As reported by The Associated Press, three organizations – Michael Jackson Community, MJ Street and On the Line – have collectively filed a lawsuit against Wade Robson and James Safechuck, the two men who publicly accused Jackson of sexual abuse in the explosive HBO documentary, "Leaving Neverland."
The organizations claim Robson and Safechuck are posthumously damaging Jackson's reputation. A lawyer representing the fan clubs, Emmanuel Ludot, said that he is seeking conviction under a French law, where libel laws extend to the deceased. In other words, in France, it is against the law to publicly denounce a dead person.
While such laws do not extend to the deceased in the United States and in the United Kingdom, the decision to move forward with a lawsuit in France could potentially influence politicians to revisit the matter and work to revise libel laws in the states.
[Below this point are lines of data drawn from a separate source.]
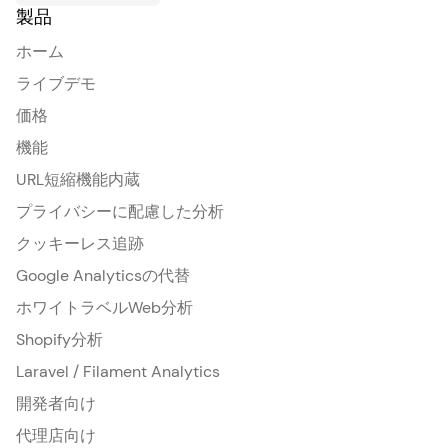
製品
ホーム
ライブデモ
価格
機能
URL短縮機能内蔵
プライバシーに配慮した分析
クッキーレス追跡
Google Analyticsの代替
ホワイトラベルWeb分析
Shopify分析
Laravel / Filament Analytics
開発者向け
代理店向け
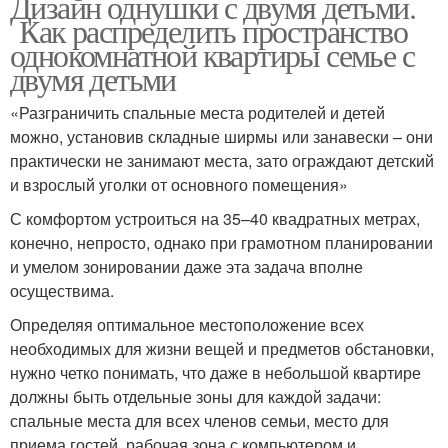
Дизайн однушки с двумя детьми.
Как распределить пространство
однокомнатной квартиры семье с
двумя детьми
«Разграничить спальные места родителей и детей
можно, установив складные ширмы или занавески – они
практически не занимают места, зато ограждают детский
и взрослый уголки от основного помещения»
С комфортом устроиться на 35–40 квадратных метрах,
конечно, непросто, однако при грамотном планировании
и умелом зонировании даже эта задача вполне
осуществима.
Определяя оптимальное местоположение всех
необходимых для жизни вещей и предметов обстановки,
нужно четко понимать, что даже в небольшой квартире
должны быть отдельные зоны для каждой задачи:
спальные места для всех членов семьи, место для
приема гостей, рабочая зона с компьютером и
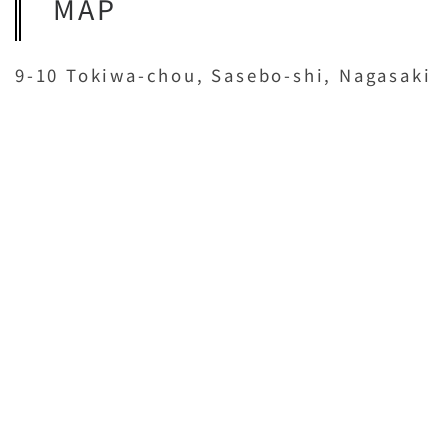
MAP
9-10 Tokiwa-chou, Sasebo-shi, Nagasaki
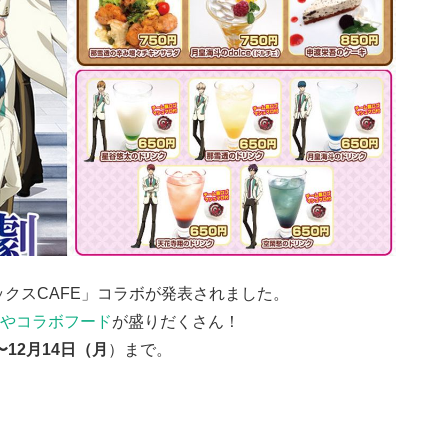
ックスCAFE」コラボが発表されました。
やコラボフード
が盛りだくさん！
〜12月14日（月
）まで。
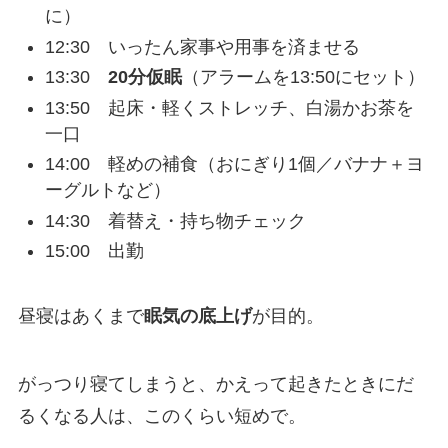
に）
12:30 いったん家事や用事を済ませる
13:30
20分仮眠
（アラームを13:50にセット）
13:50 起床・軽くストレッチ、白湯かお茶を
一口
14:00 軽めの補食（おにぎり1個／バナナ＋ヨ
ーグルトなど）
14:30 着替え・持ち物チェック
15:00 出勤
昼寝はあくまで
眠気の底上げ
が目的。
がっつり寝てしまうと、かえって起きたときにだ
るくなる人は、このくらい短めで。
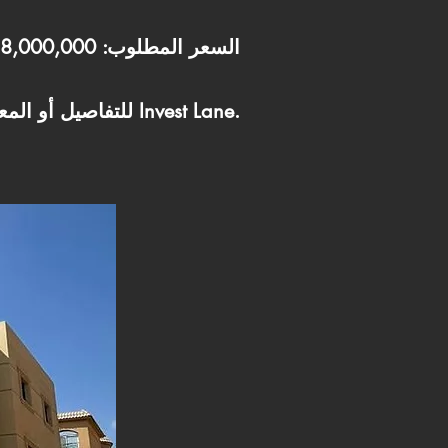
السعر المطلوب: 28,000,000 جنيه نهائي
📞 للتفاصيل أو المعاينة تواصل مع Invest Lane.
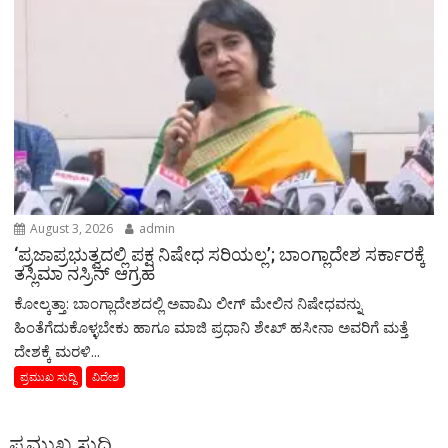
August 3, 2026
admin
‘ಪ್ರಜಾಪ್ರಭುತ್ವದಲ್ಲಿ ಪಕ್ಷ ನಿಷೇಧ ಸರಿಯಲ್ಲ’; ಬಾಂಗ್ಲಾದೇಶ ಸರ್ಕಾರಕ್ಕೆ
ತಸ್ಲಿಮಾ ನಸ್ರಿನ್ ಆಗ್ರಹ
ಕೋಲ್ಕತ್ತಾ: ಬಾಂಗ್ಲಾದೇಶದಲ್ಲಿ ಅವಾಮಿ ಲೀಗ್ ಮೇಲಿನ ನಿಷೇಧವನ್ನು
ಹಿಂತೆಗೆದುಕೊಳ್ಳಬೇಕು ಹಾಗೂ ಮಾಜಿ ಪ್ರಧಾನಿ ಶೇಖ್ ಹಸೀನಾ ಅವರಿಗೆ ಮತ್ತೆ
ದೇಶಕ್ಕೆ ಮರಳಿ...
ಪ್ರಮುಖ ಸುದ್ದಿ
ವಿದೇಶ
ಪ್ರಮುಖ ಸುದ್ದಿ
As reported, the fan clubs are seeking a judgement of one euro each in symbolic damages.
Additionally, John Branca, co-executor of Jackson's estate, has issued a statement in support of the French fan clubs decision to attempt legal action.
"The Estate is in full support of [lawyer Emmanuel] Ludot's efforts on behalf of Michael and his beloved fans in France and across the globe that the truth shall ultimately prevail," Branca said in a statement to Rolling Stone. "We remain hopeful that a victory in France will soon fuel a movement in the United States to finally explore changes in the law to afford defamation protection for the deceased."
As previously reported, "Leaving Neverland" made its debut in January, going on to hit HBO in March. Throughout the film, Robson and Safechuck make severe and detailed allegations against Jackson, claiming the late pop star groomed and sexually abused them when they were children.
The Jackson estate has denied the allegations, as well as filed a lawsuit against HBO. Jackson's estate claims the film violates a non-disparagement clause stemming from a 1992 contract between Jackson and the network.
HBO has since issued an opposition to the $100 million lawsuit.